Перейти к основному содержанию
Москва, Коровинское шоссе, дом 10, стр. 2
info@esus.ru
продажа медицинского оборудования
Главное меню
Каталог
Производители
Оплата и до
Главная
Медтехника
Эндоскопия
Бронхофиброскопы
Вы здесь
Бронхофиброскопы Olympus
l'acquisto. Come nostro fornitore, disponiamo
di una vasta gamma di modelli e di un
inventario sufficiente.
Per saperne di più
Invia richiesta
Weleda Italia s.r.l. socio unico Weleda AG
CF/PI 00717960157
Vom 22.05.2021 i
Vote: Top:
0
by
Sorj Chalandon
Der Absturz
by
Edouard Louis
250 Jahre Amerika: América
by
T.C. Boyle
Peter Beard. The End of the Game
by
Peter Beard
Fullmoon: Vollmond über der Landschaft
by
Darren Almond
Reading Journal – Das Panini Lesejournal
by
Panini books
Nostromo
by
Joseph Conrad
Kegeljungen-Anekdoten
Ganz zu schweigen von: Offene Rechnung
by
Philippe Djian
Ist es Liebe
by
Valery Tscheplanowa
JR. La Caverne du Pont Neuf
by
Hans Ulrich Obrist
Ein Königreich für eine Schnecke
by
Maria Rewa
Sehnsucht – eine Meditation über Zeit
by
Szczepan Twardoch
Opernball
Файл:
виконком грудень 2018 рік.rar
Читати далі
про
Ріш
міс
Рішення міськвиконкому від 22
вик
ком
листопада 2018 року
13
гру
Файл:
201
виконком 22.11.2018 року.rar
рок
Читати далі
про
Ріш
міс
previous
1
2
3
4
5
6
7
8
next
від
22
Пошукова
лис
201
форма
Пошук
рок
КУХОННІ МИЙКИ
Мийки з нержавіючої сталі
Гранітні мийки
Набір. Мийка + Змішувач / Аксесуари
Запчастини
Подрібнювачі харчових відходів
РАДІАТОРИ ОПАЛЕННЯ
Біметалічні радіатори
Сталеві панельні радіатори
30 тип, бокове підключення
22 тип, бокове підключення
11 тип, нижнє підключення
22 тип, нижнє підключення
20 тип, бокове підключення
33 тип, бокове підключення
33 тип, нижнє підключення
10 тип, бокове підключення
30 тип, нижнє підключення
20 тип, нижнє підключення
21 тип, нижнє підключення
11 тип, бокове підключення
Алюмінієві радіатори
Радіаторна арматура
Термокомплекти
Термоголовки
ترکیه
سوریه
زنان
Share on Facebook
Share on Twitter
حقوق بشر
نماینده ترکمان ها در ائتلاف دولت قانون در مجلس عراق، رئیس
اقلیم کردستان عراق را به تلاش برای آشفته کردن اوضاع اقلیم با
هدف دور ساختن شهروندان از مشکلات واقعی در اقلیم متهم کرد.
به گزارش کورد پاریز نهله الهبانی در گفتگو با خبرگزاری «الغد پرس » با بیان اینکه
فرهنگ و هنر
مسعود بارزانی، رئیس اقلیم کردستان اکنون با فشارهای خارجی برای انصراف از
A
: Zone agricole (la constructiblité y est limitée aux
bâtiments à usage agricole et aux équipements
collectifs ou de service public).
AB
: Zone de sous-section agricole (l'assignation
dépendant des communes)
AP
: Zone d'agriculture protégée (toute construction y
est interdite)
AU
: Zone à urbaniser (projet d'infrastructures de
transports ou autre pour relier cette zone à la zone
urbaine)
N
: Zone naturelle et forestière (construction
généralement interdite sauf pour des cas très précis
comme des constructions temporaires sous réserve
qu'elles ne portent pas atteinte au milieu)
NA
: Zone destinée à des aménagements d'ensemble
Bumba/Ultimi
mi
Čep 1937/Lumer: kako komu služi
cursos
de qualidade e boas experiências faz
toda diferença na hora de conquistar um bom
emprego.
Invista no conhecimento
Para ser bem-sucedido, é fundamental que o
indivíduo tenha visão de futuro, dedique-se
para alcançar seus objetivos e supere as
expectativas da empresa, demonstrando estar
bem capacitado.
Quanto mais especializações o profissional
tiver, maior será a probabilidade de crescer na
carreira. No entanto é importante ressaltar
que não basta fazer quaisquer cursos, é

==

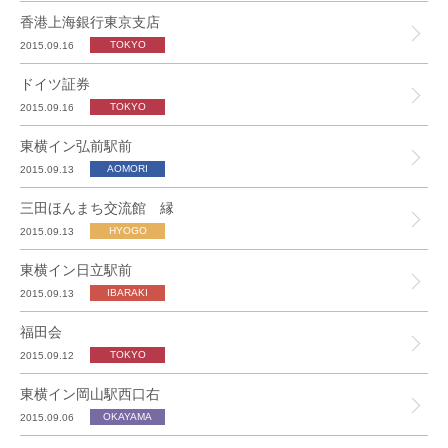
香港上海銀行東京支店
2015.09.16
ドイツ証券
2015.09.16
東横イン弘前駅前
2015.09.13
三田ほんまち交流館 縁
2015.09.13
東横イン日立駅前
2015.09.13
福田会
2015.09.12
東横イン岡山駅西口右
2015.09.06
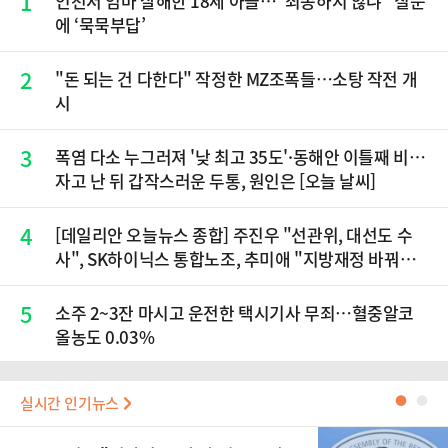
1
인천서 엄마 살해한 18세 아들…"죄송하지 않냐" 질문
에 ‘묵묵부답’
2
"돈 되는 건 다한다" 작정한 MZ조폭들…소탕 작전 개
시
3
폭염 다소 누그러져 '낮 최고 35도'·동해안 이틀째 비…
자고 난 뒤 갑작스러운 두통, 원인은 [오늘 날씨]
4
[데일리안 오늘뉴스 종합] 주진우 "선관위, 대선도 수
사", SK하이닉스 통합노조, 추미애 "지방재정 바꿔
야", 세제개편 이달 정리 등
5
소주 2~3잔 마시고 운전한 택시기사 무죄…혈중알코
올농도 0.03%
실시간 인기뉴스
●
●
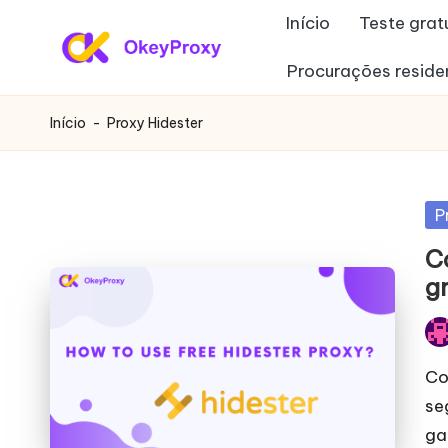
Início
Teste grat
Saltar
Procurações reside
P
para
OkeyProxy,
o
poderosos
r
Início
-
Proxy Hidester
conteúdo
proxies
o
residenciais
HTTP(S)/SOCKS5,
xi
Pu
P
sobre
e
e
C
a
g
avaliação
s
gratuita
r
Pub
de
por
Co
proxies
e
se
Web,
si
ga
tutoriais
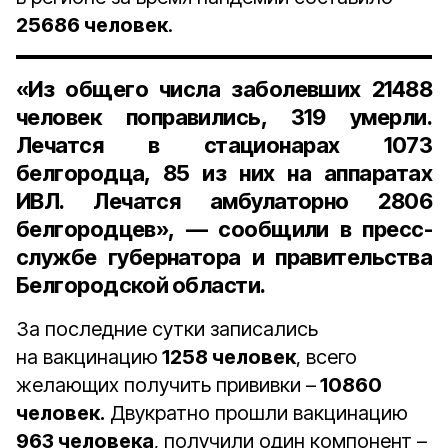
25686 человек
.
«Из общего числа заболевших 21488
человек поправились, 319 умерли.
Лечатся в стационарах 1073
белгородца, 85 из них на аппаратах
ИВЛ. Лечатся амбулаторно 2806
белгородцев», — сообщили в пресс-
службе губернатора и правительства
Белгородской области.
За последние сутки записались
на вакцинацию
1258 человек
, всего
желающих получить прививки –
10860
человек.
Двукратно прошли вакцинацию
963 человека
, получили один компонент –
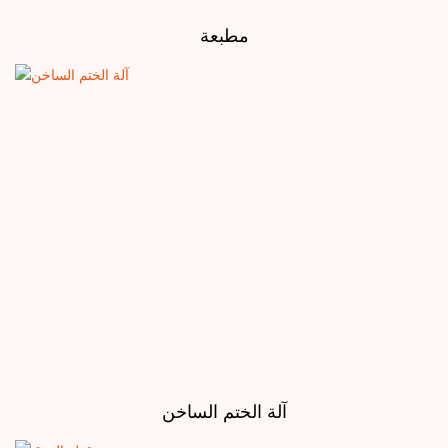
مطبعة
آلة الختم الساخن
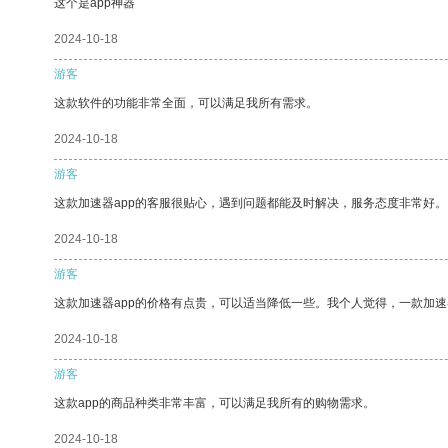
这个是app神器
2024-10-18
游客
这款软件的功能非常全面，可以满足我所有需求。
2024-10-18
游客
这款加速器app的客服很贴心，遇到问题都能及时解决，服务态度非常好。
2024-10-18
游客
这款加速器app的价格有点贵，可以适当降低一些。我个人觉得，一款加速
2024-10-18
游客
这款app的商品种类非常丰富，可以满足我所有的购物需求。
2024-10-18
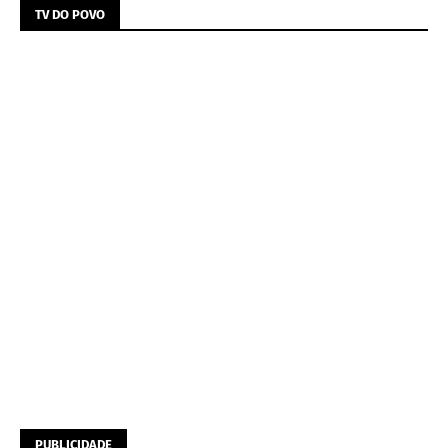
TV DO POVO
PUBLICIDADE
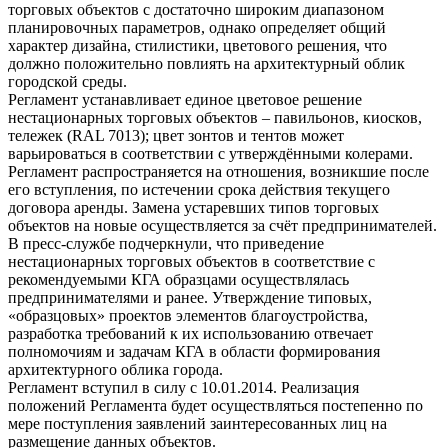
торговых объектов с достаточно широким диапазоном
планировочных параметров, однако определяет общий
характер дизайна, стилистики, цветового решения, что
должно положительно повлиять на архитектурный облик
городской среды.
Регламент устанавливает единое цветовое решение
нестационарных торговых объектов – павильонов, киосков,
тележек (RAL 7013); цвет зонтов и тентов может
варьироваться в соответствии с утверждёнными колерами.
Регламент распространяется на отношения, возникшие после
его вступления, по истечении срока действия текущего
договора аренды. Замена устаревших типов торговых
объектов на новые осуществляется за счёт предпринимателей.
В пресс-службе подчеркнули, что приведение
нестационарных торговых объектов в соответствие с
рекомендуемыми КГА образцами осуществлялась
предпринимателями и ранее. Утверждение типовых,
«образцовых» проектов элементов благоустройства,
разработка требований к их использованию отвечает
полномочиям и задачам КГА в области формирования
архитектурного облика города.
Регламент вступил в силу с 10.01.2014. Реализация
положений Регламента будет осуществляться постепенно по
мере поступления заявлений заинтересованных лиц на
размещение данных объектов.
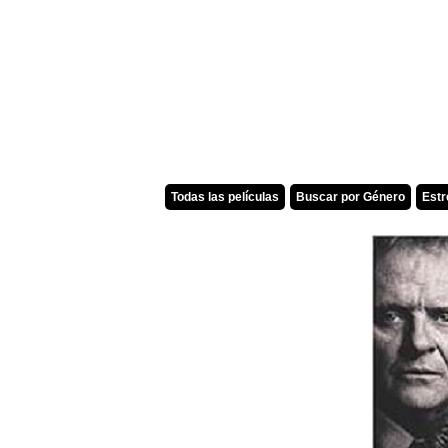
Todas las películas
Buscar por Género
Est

==

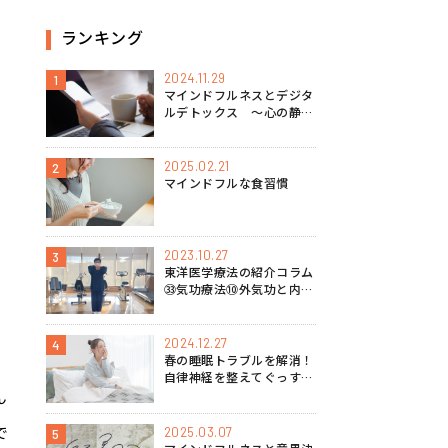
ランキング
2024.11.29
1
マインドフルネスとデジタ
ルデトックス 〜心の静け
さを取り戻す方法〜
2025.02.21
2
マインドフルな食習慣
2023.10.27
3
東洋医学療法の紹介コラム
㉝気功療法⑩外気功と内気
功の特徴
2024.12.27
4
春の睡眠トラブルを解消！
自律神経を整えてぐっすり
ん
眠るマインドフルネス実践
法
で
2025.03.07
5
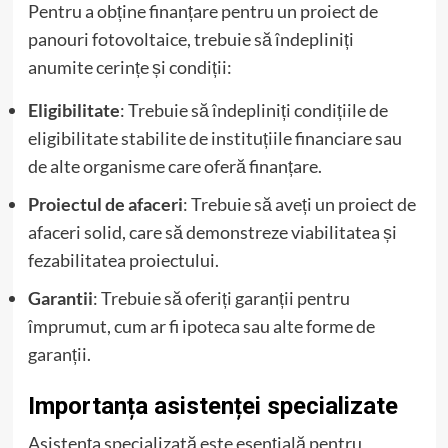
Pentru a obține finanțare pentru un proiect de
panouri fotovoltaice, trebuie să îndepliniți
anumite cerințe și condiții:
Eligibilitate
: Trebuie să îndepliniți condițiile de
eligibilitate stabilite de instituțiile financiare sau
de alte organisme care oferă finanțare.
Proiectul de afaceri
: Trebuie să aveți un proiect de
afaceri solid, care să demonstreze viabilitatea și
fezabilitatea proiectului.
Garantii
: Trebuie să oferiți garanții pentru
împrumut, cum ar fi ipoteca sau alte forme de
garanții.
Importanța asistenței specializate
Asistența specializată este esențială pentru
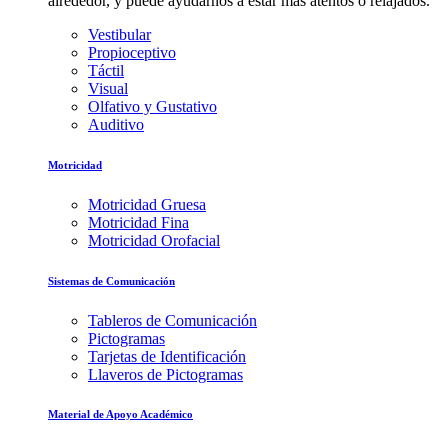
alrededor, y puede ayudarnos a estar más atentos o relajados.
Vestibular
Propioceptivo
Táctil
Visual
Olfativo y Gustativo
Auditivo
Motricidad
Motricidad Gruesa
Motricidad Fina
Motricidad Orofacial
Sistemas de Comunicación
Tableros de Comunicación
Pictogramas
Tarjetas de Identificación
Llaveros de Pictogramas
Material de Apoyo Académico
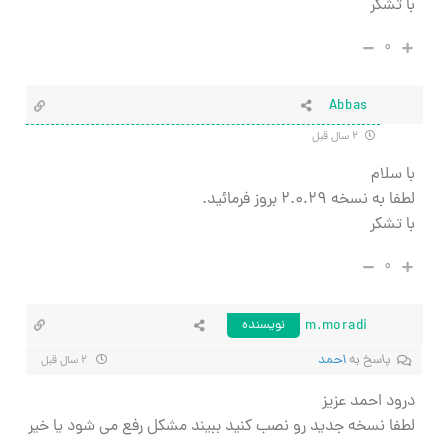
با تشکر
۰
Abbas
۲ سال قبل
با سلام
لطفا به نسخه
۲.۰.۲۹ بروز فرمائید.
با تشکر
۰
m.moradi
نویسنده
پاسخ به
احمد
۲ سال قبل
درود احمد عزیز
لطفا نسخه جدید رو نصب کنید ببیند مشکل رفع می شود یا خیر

WHAT YOU SHOULD DO>
Considering only the material above, set down every line from the one with "Перейти к основному содержанию" to the one with "20 тип, нижнє підключення", inclusive, exactly as written.

SOLVED EXERCISE>
Перейти к основному содержанию
Москва, Коровинское шоссе, дом 10, стр. 2
info@esus.ru
продажа медицинского оборудования
Главное меню
Каталог
Производители
Оплата и до
Главная
Медтехника
Эндоскопия
Бронхофиброскопы
Вы здесь
Бронхофиброскопы Olympus
l'acquisto. Come nostro fornitore, disponiamo
di una vasta gamma di modelli e di un
inventario sufficiente.
Per saperne di più
Invia richiesta
Weleda Italia s.r.l. socio unico Weleda AG
CF/PI 00717960157
Vom 22.05.2021 i
Vote: Top:
0
by
Sorj Chalandon
Der Absturz
by
Edouard Louis
250 Jahre Amerika: América
by
T.C. Boyle
Peter Beard. The End of the Game
by
Peter Beard
Fullmoon: Vollmond über der Landschaft
by
Darren Almond
Reading Journal – Das Panini Lesejournal
by
Panini books
Nostromo
by
Joseph Conrad
Kegeljungen-Anekdoten
Ganz zu schweigen von: Offene Rechnung
by
Philippe Djian
Ist es Liebe
by
Valery Tscheplanowa
JR. La Caverne du Pont Neuf
by
Hans Ulrich Obrist
Ein Königreich für eine Schnecke
by
Maria Rewa
Sehnsucht – eine Meditation über Zeit
by
Szczepan Twardoch
Opernball
Файл:
виконком грудень 2018 рік.rar
Читати далі
про
Ріш
міс
Рішення міськвиконкому від 22
вик
ком
листопада 2018 року
13
гру
Файл:
201
виконком 22.11.2018 року.rar
рок
Читати далі
про
Ріш
міс
previous
1
2
3
4
5
6
7
8
next
від
22
Пошукова
лис
201
форма
Пошук
рок
КУХОННІ МИЙКИ
Мийки з нержавіючої сталі
Гранітні мийки
Набір. Мийка + Змішувач / Аксесуари
Запчастини
Подрібнювачі харчових відходів
РАДІАТОРИ ОПАЛЕННЯ
Біметалічні радіатори
Сталеві панельні радіатори
30 тип, бокове підключення
22 тип, бокове підключення
11 тип, нижнє підключення
22 тип, нижнє підключення
20 тип, бокове підключення
33 тип, бокове підключення
33 тип, нижнє підключення
10 тип, бокове підключення
30 тип, нижнє підключення
20 тип, нижнє підключення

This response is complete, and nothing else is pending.